Any director who is unable or unwilling to fulfill the duties of a director is expected to tender his or her resignation.
III. Director Access to Management and Independent Advisors. Directors have free access to members of management, including but not limited to in-house counsel and internal audit and accounting personnel, as well as to the independent auditors. Any meetings or contact that a director wishes to initiate may be arranged through the CEO, or the director may directly arrange for the desired meetings. The Board of Directors and its committees have the authority to hire independent outside financial, legal or other advisors at the Company's expense as they deem necessary.
The Board welcomes the regular attendance at Board meetings of non-Board members who are in the most senior management positions in the Company.
IV. Director Compensation. Only directors who are not employees or officers of the Company or its affiliates are compensated for their service as directors. Their compensation is intended to be sufficient to attract qualified candidates. Directors are paid an annual Board membership retainer. The Company does not have a retirement program for directors. Director compensation is reviewed by the Board of Directors from time to time. The Corporate Governance and Nominating Committee is responsible for making recommendations to the Board concerning director compensation.

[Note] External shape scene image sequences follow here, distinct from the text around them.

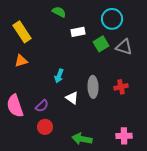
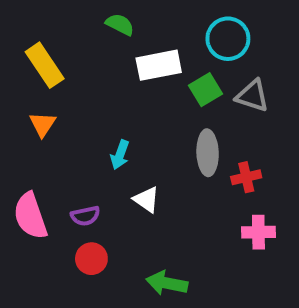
white rectangle: (78, 32) -> (159, 65), size x1.5
orange triangle: (21, 61) -> (43, 124), turned -40
gray ellipse: (93, 87) -> (208, 153), moved
purple semicircle: (42, 106) -> (85, 216), turned 32
pink cross: (124, 136) -> (258, 232), moved

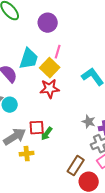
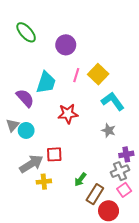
yellow square: (50, 68) -> (98, 74), moved
gray star: (89, 122) -> (109, 130), moved
green arrow: (47, 134) -> (80, 179), moved

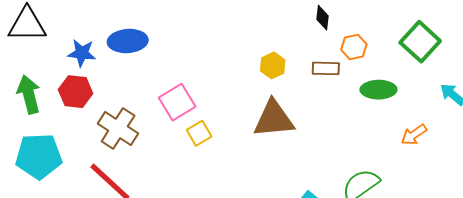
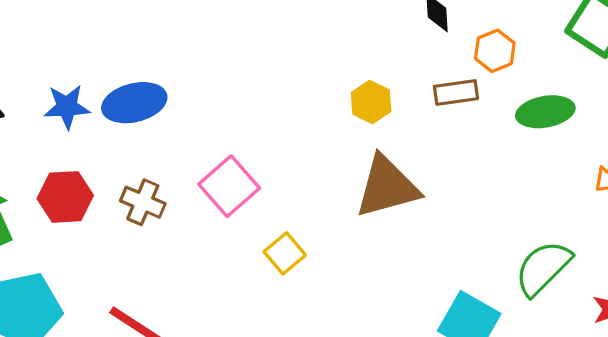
blue star: (82, 53) -> (67, 107), moved
brown cross: (118, 129) -> (143, 202), moved, size x0.7
yellow square: (199, 133) -> (285, 253), moved

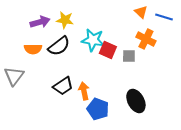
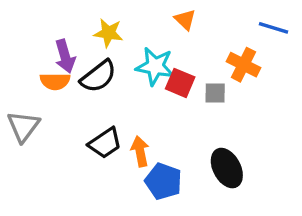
orange triangle: (141, 12) -> (185, 20), moved
purple arrow: (40, 22) -> (65, 56), moved, turned 90

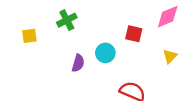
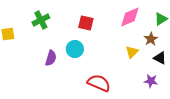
red square: (134, 34) -> (86, 23), moved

V. Loans to Directors and Executive Officers. The Company will not make any personal loans to its directors or executive officers.
VI. Director Orientation and Continuing Education. All new directors participate in the Company's orientation initiatives as soon as practicable after the meeting at which they are elected. The initiatives include presentations by senior management and outside advisors as appropriate to familiarize new directors with the Company's business, its strategic plans, its significant financial, accounting, and risk management issues, and its compliance programs, as well as their fiduciary duties and responsibilities as directors. All other directors will be informed of, and are welcome to attend, any orientation initiatives.
The Board of Directors periodically receives presentations at Board meetings relating to the Company's business and operations, its compliance programs and any significant financial, accounting, litigation and risk management information and issues, as well as any other matters of interest to the Board. Additionally, directors will be offered the opportunity (but will not be required) to participate in director education programs and director institutes offered by third parties. They also have the opportunity to participate in conventions and other meetings of the Company's sales force.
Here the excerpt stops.